James Alex Fields, Jr., who, like Hemingway, comes off as a man given more to action than words, was born in Kentucky at the end of the 20th century. Even as a boy, he idolized the Nazis. They were winners, heroes, no matter what history said. Perhaps feeling unappreciated, maybe even like a cornered bull with no way but forward, Fields plunged his car into a crowd of Charlottesville protesters. In exhibiting his rage for all to see, Fields is said to have given a young woman a public death in the middle of an afternoon thronging with crowds, rooting for one side versus another in a pitched contest.

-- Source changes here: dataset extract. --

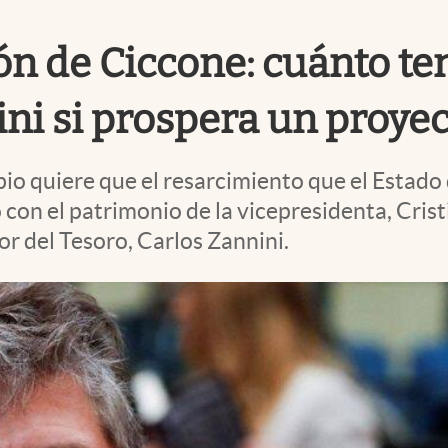
ón de Ciccone: cuánto te
ni si prospera un proyec
o quiere que el resarcimiento que el Estado 
on el patrimonio de la vicepresidenta, Crist
 del Tesoro, Carlos Zannini.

Fields had cronies who were not behind the wheel but out on the street proclaiming their right to do and say whatever they wanted. Emboldened by recent election-era rhetoric, they were convinced that the country was theirs to dominate as they chose in the public square. They were the strong ones, they believed, the ones who could command the space they occupied and mark it with blood. That was their calling card: Blood and Soil. They had power and might on their side and they could take the blood of anyone who did not look like they did. They could push them underfoot and bury them deep in the soil on which they, the emboldened ranks of the supposedly mistreated, stood tall. They were asserting and establishing a claim to what they considered their right and entitlement: fists and power. And yet, on the face of it, Heather Heyer, who lost her life to collective rage, was one of theirs, albeit a woman, standing up for her right to believe as she chose.

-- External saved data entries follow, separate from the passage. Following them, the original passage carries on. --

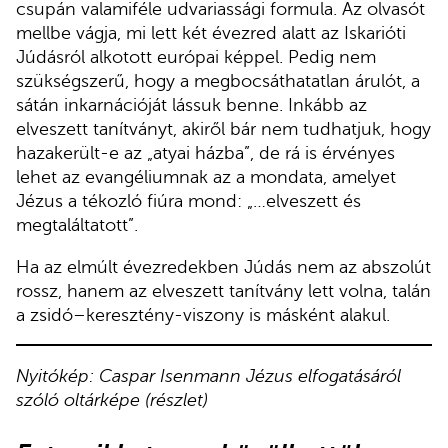
csupán valamiféle udvariassági formula. Az olvasót
mellbe vágja, mi lett két évezred alatt az Iskarióti
Júdásról alkotott európai képpel. Pedig nem
szükségszerű, hogy a megbocsáthatatlan árulót, a
sátán inkarnációját lássuk benne. Inkább az
elveszett tanítványt, akiről bár nem tudhatjuk, hogy
hazakerült-e az „atyai házba”, de rá is érvényes
lehet az evangéliumnak az a mondata, amelyet
Jézus a tékozló fiúra mond: „…elveszett és
megtaláltatott”.
Ha az elmúlt évezredekben Júdás nem az abszolút
rossz, hanem az elveszett tanítvány lett volna, talán
a zsidó–keresztény-viszony is másként alakul.
Nyitókép: Caspar Isenmann Jézus elfogatásáról
szóló oltárképe (részlet)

The rally was a coming-out party in support of the symbols and images of manly Confederate heroes filled with bravado and desire. The southern park statues mounted high symbolize a victory that was not actually won, but symbolically achieved in the media, first in print and novels and then as film. Two major blockbusters, The Birth of a Nation from 1915 and Gone with the Wind from 1939, debuted less than a decade after Hemingway published Death in the Afternoon. And now cable is getting in the act, packaging a show backing the untruth of a Confederate win and an undying slavery, fictions that a contemporary public is awaiting, perhaps as avidly as the Spaniards in the bullfight arena, where winning is a staged performance, particularly thrilling and emboldening to the young and credulous.